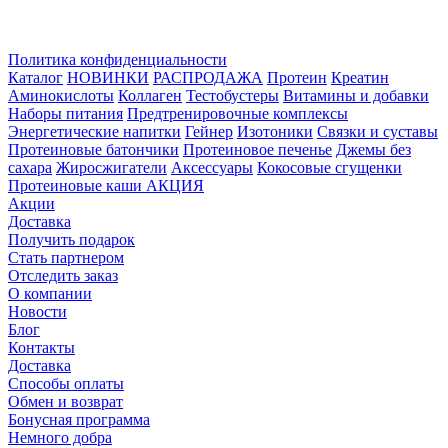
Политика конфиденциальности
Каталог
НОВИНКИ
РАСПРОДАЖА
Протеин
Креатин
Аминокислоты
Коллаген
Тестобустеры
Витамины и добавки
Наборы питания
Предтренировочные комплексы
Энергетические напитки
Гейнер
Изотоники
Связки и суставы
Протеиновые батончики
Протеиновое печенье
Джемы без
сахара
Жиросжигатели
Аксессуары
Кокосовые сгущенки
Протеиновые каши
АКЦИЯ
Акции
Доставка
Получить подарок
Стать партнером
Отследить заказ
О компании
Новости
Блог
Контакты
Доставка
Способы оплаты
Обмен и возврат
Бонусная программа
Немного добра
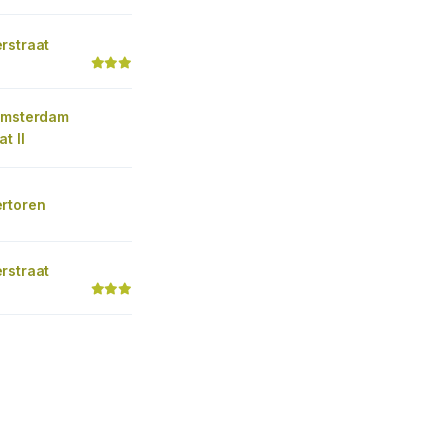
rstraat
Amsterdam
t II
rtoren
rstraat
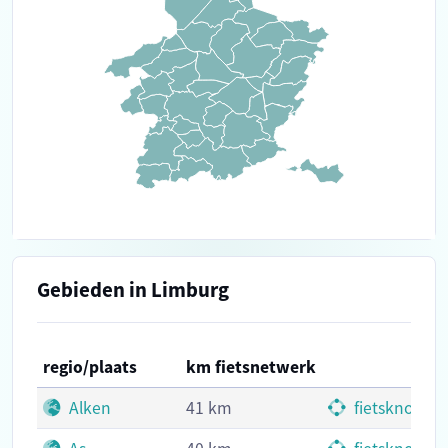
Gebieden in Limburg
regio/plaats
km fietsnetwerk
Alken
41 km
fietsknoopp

-------------------------

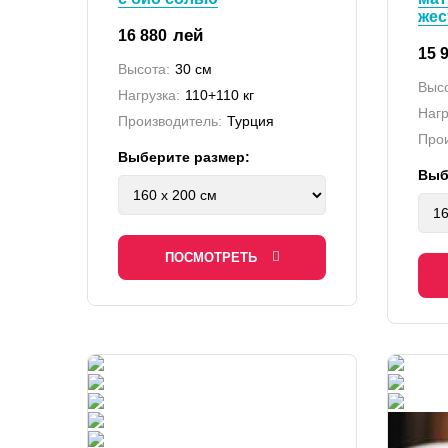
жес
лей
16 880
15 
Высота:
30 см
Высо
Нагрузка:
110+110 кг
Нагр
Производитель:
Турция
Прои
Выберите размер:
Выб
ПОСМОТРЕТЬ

-------------------------

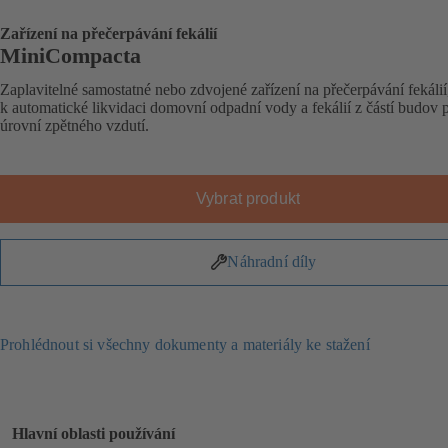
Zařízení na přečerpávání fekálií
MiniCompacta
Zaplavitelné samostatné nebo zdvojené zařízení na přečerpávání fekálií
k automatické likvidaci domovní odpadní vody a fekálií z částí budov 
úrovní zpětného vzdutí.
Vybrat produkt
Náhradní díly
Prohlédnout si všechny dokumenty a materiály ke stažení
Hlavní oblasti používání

-------------------------

◆ What to do: Where in the records does the word "přečerpávání" appear? Copy each line that holds it.

◆ Result for this exercise:
Zařízení na přečerpávání fekálií
Zaplavitelné samostatné nebo zdvojené zařízení na přečerpávání fekálií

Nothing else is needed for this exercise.